---------- Input data
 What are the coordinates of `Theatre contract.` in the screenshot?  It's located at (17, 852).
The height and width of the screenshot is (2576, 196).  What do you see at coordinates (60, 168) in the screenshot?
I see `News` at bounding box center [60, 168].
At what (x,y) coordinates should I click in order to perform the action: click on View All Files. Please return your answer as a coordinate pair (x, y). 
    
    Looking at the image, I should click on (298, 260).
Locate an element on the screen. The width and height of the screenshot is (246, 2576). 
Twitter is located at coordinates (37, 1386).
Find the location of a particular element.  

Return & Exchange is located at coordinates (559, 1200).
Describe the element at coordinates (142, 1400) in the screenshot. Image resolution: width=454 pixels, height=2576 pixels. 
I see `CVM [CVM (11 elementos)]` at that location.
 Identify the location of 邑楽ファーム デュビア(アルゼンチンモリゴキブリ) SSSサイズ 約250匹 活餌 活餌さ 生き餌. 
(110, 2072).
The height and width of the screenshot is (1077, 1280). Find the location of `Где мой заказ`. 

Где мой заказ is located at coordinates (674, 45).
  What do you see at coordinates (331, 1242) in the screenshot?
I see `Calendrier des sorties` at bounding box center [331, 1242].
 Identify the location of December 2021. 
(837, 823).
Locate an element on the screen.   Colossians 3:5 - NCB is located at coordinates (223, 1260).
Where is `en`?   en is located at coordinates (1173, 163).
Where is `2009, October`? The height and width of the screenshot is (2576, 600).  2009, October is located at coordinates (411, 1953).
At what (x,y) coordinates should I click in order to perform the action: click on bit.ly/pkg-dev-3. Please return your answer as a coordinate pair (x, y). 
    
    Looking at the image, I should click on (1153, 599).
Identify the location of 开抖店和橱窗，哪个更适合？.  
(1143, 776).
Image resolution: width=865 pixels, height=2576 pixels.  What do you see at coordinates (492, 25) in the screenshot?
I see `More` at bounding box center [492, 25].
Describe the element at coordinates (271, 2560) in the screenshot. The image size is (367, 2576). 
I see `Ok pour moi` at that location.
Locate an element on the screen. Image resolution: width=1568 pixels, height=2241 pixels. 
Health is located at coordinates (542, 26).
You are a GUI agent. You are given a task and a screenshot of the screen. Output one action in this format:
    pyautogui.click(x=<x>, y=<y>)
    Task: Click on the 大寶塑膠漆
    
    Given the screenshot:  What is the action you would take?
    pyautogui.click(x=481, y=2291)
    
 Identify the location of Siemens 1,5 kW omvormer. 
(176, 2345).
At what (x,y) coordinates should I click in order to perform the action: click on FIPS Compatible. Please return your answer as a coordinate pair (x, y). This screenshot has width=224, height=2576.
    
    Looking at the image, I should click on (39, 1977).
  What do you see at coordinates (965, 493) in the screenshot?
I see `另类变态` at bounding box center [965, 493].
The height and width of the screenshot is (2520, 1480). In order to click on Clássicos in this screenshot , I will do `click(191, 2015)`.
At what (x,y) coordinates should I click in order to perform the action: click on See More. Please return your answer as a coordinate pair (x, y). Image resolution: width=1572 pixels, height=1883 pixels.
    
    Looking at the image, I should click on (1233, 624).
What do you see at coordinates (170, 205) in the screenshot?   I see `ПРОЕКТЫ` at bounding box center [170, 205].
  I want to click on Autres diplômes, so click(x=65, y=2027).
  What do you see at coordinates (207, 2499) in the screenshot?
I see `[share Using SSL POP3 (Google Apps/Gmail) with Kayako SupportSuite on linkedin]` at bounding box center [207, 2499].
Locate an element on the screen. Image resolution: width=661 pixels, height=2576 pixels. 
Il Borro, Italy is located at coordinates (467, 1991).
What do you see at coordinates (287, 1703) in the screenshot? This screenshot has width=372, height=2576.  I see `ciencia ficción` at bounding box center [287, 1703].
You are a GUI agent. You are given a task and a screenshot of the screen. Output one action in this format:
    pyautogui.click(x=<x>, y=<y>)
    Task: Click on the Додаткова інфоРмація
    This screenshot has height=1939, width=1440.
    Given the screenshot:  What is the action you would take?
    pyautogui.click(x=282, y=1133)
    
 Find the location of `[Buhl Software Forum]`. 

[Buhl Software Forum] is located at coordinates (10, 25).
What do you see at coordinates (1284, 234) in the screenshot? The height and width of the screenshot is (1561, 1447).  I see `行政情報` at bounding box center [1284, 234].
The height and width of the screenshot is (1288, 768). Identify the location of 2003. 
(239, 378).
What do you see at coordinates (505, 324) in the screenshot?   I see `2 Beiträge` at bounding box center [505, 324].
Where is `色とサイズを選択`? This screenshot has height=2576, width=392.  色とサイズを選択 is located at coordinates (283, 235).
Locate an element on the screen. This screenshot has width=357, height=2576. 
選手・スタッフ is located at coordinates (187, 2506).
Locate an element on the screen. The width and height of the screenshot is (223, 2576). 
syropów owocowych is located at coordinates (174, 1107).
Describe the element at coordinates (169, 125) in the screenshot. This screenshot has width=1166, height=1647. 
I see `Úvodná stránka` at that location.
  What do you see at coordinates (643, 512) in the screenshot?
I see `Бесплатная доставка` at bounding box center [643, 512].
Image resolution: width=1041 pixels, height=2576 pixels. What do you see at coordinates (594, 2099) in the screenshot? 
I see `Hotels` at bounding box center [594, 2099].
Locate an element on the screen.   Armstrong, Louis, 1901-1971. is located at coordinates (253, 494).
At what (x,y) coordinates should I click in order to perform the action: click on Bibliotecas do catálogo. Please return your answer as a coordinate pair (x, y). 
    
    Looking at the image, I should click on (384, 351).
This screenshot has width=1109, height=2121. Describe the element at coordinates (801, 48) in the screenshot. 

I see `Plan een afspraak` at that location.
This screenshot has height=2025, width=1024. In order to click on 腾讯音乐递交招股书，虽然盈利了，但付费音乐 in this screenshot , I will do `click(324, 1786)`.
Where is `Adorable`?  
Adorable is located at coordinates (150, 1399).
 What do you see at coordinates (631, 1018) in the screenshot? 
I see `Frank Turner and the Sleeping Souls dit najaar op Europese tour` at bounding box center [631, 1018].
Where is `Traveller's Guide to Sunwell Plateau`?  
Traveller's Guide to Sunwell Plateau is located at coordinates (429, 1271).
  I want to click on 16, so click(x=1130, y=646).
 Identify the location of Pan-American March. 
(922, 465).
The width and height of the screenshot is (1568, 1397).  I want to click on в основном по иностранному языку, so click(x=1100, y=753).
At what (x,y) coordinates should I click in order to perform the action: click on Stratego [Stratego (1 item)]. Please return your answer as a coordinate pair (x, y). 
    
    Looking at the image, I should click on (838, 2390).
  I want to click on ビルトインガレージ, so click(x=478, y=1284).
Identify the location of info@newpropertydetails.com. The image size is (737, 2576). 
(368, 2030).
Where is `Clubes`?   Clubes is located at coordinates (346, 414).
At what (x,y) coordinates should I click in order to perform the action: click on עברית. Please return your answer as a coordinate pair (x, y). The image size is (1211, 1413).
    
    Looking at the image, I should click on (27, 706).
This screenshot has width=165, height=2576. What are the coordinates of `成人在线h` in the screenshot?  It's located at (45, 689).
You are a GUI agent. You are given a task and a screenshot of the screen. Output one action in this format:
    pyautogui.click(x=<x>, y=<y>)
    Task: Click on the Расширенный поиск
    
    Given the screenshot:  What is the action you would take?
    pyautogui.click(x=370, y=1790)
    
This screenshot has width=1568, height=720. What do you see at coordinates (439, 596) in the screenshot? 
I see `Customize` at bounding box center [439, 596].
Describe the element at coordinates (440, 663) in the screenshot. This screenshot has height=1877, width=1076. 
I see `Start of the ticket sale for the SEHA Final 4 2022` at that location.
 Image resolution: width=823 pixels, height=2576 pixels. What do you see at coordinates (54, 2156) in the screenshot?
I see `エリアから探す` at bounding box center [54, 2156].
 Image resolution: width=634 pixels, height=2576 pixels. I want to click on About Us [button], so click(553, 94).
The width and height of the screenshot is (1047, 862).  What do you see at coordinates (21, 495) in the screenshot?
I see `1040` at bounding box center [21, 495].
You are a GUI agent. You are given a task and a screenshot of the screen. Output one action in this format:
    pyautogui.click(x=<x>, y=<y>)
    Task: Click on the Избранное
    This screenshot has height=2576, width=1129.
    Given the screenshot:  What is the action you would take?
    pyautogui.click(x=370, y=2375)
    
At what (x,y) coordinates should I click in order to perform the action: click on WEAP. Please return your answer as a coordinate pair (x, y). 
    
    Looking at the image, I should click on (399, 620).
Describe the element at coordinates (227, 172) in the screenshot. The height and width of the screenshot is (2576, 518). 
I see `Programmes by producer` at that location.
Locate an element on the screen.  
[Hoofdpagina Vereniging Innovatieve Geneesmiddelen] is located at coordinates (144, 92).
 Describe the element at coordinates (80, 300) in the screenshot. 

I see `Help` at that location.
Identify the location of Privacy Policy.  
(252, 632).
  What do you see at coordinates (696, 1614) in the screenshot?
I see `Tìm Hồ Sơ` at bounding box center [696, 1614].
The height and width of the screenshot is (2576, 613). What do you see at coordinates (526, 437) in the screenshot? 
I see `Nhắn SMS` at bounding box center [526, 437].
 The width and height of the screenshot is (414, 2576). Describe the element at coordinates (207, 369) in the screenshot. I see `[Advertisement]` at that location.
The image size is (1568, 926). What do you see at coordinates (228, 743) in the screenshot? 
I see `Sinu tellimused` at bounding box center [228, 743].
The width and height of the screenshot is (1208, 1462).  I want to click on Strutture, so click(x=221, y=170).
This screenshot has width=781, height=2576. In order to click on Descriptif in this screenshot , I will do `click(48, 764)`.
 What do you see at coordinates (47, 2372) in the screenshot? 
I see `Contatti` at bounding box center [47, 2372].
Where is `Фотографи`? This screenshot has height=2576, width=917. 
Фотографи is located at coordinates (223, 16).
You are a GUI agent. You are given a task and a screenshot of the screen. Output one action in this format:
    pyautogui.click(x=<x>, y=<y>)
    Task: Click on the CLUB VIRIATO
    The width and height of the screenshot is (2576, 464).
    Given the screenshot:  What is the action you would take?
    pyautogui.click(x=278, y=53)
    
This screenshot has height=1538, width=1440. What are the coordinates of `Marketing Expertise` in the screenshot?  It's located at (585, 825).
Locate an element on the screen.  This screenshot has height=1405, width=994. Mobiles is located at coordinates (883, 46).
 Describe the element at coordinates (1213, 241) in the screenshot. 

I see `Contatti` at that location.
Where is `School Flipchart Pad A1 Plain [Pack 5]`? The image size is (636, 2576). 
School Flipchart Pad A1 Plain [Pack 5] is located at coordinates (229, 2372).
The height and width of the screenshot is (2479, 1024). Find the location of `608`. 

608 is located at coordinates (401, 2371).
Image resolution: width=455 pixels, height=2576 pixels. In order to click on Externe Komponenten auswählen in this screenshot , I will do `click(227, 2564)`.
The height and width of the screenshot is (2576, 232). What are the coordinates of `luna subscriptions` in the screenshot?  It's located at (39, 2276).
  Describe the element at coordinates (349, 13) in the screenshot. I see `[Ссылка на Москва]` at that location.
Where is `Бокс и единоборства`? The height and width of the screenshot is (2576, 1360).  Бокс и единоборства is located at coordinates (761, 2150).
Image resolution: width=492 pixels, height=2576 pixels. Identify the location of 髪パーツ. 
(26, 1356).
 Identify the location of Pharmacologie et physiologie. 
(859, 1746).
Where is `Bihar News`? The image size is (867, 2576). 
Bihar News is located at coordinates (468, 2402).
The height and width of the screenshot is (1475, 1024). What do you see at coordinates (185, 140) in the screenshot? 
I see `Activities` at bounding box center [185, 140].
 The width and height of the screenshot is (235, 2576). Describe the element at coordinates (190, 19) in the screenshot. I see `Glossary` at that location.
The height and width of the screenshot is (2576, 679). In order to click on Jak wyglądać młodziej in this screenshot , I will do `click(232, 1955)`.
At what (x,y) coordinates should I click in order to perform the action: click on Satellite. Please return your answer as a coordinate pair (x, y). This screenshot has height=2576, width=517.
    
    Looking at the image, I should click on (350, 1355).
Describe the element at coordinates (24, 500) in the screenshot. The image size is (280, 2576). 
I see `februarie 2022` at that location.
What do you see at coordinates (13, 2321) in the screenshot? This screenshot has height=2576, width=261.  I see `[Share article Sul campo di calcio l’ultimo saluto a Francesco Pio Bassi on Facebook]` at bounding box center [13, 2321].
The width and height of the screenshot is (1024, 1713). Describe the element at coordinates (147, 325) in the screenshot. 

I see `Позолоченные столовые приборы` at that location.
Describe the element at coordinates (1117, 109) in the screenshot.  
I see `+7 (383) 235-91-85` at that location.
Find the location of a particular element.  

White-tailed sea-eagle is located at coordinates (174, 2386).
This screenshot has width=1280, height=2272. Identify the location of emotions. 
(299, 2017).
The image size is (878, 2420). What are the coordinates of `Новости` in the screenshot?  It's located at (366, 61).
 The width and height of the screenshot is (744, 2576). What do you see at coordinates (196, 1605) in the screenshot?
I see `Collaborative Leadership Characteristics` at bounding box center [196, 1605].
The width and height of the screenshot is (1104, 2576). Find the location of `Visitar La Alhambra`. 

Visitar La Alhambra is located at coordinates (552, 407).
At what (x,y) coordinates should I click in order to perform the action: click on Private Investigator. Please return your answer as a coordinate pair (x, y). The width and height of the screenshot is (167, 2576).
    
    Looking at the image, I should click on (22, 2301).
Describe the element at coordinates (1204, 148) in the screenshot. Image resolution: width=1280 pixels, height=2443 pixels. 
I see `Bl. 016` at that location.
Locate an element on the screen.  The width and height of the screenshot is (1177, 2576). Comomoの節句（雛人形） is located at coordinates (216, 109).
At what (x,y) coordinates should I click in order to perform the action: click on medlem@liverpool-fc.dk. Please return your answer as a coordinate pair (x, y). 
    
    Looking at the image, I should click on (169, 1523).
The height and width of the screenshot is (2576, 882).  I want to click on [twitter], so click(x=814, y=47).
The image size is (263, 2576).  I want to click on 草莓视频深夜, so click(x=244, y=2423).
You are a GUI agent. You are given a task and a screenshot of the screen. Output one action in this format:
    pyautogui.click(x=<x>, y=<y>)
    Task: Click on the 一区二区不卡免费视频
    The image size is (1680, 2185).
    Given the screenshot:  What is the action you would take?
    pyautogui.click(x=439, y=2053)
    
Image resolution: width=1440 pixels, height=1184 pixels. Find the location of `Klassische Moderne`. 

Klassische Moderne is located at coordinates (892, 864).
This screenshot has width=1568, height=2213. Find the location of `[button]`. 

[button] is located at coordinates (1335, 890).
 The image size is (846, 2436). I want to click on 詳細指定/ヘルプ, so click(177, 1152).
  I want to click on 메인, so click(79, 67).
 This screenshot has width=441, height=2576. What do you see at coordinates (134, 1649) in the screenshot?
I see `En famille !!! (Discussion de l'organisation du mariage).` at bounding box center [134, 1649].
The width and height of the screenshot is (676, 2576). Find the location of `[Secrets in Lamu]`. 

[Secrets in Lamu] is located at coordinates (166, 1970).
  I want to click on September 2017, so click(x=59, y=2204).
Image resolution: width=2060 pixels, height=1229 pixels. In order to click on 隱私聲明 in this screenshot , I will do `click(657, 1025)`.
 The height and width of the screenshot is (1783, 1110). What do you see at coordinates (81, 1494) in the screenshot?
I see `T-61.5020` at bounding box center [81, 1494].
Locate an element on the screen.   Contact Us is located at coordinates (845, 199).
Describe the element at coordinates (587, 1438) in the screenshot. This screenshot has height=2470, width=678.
--------------------
**Assigned task:**
Above are the entries. Quote exactly the lines from the one bearing "The width and height of the screenshot is (1568, 1397)." through the one bearing "This screenshot has height=2576, width=1129.".

**Response:**
The width and height of the screenshot is (1568, 1397).  I want to click on в основном по иностранному языку, so click(x=1100, y=753).
At what (x,y) coordinates should I click in order to perform the action: click on Stratego [Stratego (1 item)]. Please return your answer as a coordinate pair (x, y). 
    
    Looking at the image, I should click on (838, 2390).
  I want to click on ビルトインガレージ, so click(x=478, y=1284).
Identify the location of info@newpropertydetails.com. The image size is (737, 2576). 
(368, 2030).
Where is `Clubes`?   Clubes is located at coordinates (346, 414).
At what (x,y) coordinates should I click in order to perform the action: click on עברית. Please return your answer as a coordinate pair (x, y). The image size is (1211, 1413).
    
    Looking at the image, I should click on (27, 706).
This screenshot has width=165, height=2576. What are the coordinates of `成人在线h` in the screenshot?  It's located at (45, 689).
You are a GUI agent. You are given a task and a screenshot of the screen. Output one action in this format:
    pyautogui.click(x=<x>, y=<y>)
    Task: Click on the Расширенный поиск
    
    Given the screenshot:  What is the action you would take?
    pyautogui.click(x=370, y=1790)
    
This screenshot has width=1568, height=720. What do you see at coordinates (439, 596) in the screenshot? 
I see `Customize` at bounding box center [439, 596].
Describe the element at coordinates (440, 663) in the screenshot. This screenshot has height=1877, width=1076. 
I see `Start of the ticket sale for the SEHA Final 4 2022` at that location.
 Image resolution: width=823 pixels, height=2576 pixels. What do you see at coordinates (54, 2156) in the screenshot?
I see `エリアから探す` at bounding box center [54, 2156].
 Image resolution: width=634 pixels, height=2576 pixels. I want to click on About Us [button], so click(553, 94).
The width and height of the screenshot is (1047, 862).  What do you see at coordinates (21, 495) in the screenshot?
I see `1040` at bounding box center [21, 495].
You are a GUI agent. You are given a task and a screenshot of the screen. Output one action in this format:
    pyautogui.click(x=<x>, y=<y>)
    Task: Click on the Избранное
    This screenshot has height=2576, width=1129.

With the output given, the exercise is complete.